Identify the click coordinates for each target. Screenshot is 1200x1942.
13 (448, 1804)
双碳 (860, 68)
==
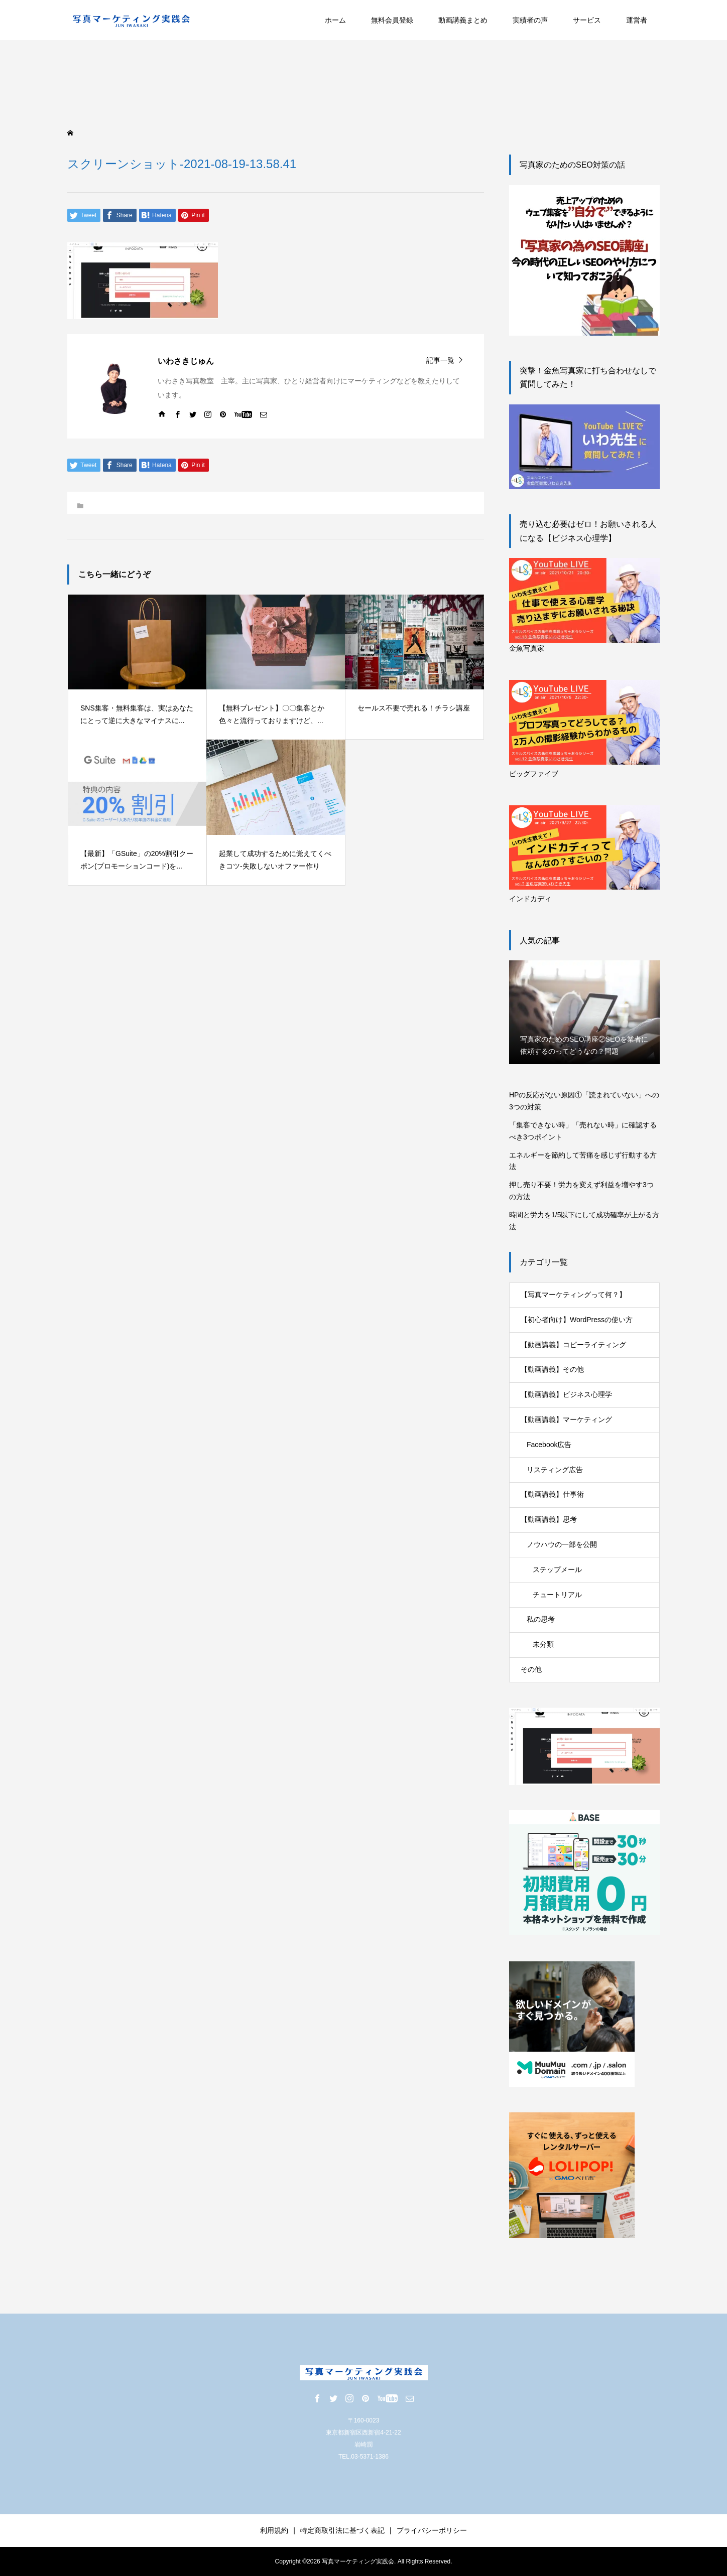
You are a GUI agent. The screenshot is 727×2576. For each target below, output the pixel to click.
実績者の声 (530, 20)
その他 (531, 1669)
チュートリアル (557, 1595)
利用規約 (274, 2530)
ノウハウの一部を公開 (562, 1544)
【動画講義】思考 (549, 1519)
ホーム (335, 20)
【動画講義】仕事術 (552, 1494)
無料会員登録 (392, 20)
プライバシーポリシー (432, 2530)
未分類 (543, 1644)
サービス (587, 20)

» **TASK ITEM**: In the material, find each line with the word "click" and list it.

» **REPLY TO THE EXERCISE**:
Identify the click coordinates for each target. Screenshot is 1200x1942.
You are a GUI agent. The screenshot is 727×2576. For each target below, output the pixel to click.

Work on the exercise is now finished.